# TV and projector setup



## jwhiteman (Mar 14, 2013)

Say I want to have tv and a projector connected to my a receiver and it only has 1 output.. what do you use so that you have the ability to use projector or tv? Anyone currently have this setup?


----------



## NBPk402 (Feb 21, 2012)

Go to www.Monoprice.com , and get a 1x2 HDMI splitter.


----------



## jwhiteman (Mar 14, 2013)

ellisr63 said:


> Go to www.Monoprice.com , and get a 1x2 HDMI splitter.


Thanks have you used 1 before? I just want to make sure no quality is lost


----------



## NBPk402 (Feb 21, 2012)

Yes, I have used one and I didn't notice any loss of quality. :T


----------



## tcarcio (Jun 27, 2007)

I use this one and it has no negative effect on the pic quality at all. http://www.monoprice.com/Product?c_id=101&cp_id=10110&cs_id=1011002&p_id=5312&seq=1&format=2


----------



## rawsawhd (Apr 10, 2014)

You can find splitters online cheaper but if you need one today stop at Radio Shack or Best Buy. 

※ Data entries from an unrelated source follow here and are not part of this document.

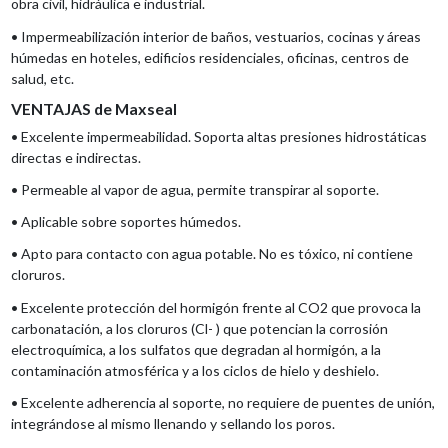
obra civil, hidráulica e industrial.
• Impermeabilización interior de baños, vestuarios, cocinas y áreas
húmedas en hoteles, edificios residenciales, oficinas, centros de
salud, etc.
VENTAJAS de Maxseal
• Excelente impermeabilidad. Soporta altas presiones hidrostáticas
directas e indirectas.
• Permeable al vapor de agua, permite transpirar al soporte.
• Aplicable sobre soportes húmedos.
• Apto para contacto con agua potable. No es tóxico, ni contiene
cloruros.
• Excelente protección del hormigón frente al CO2 que provoca la
carbonatación, a los cloruros (Cl- ) que potencian la corrosión
electroquímica, a los sulfatos que degradan al hormigón, a la
contaminación atmosférica y a los ciclos de hielo y deshielo.
• Excelente adherencia al soporte, no requiere de puentes de unión,
integrándose al mismo llenando y sellando los poros.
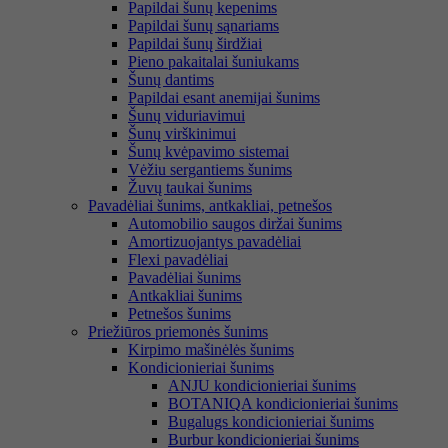
Papildai šunų kepenims
Papildai šunų sąnariams
Papildai šunų širdžiai
Pieno pakaitalai šuniukams
Šunų dantims
Papildai esant anemijai šunims
Šunų viduriavimui
Šunų virškinimui
Šunų kvėpavimo sistemai
Vėžiu sergantiems šunims
Žuvų taukai šunims
Pavadėliai šunims, antkakliai, petnešos
Automobilio saugos diržai šunims
Amortizuojantys pavadėliai
Flexi pavadėliai
Pavadėliai šunims
Antkakliai šunims
Petnešos šunims
Priežiūros priemonės šunims
Kirpimo mašinėlės šunims
Kondicionieriai šunims
ANJU kondicionieriai šunims
BOTANIQA kondicionieriai šunims
Bugalugs kondicionieriai šunims
Burbur kondicionieriai šunims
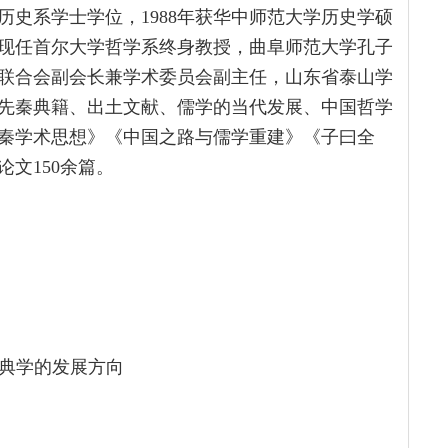
历史系学士学位，1988年获华中师范大学历史学硕
。现任首尔大学哲学系终身教授，曲阜师范大学孔子
联合会副会长兼学术委员会副主任，山东省泰山学
先秦典籍、出土文献、儒学的当代发展、中国哲学
秦学术思想》《中国之路与儒学重建》《子曰全
文150余篇。
古典学的发展方向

http://www.bestbuy.com/site/searchp...&fs=saas&saas=saas&keys=keys&st=hdmi+splitter

I grabbed the Rocketfish and it works great...


----------



## NBPk402 (Feb 21, 2012)

If you decide to purchase from Monoprice... Check out their overnight delivery price as for me it was cheaper than the normal price they charge. :T


----------



## totalcomfort (Apr 12, 2014)

ellisr63 said:


> Yes, I have used one and I didn't notice any loss of quality. :T


+1 have mine set up this way until I get my new pre/pro.


----------



## gazoink (Apr 17, 2013)

HDMI Splitters, and multi-output switches (all of them) must negotiate with the connected display devices, and will pick the lowest common resolution setting. If a device will only go to 720p, then that's what all connected displays will get. Also, unless you use a managed EDID splitter (nothing from Monoprice), when you make a change to one display, like turn it on or off, the other displays will glitch or blank as the system tries to figure out what to do. A managed EDID HDMI device handles EDID information on each output separately, and won't relay the presence or removal of a device back to the source unless it's capabilities become different from that of the system.

I find the Monoprice stuff to work, but it's fragile and failure prone. My favorite splitters come from Knoll Systems and Wyrestorm. If you need managed EDID splitters and switchers, you'll be paying up significantly.


----------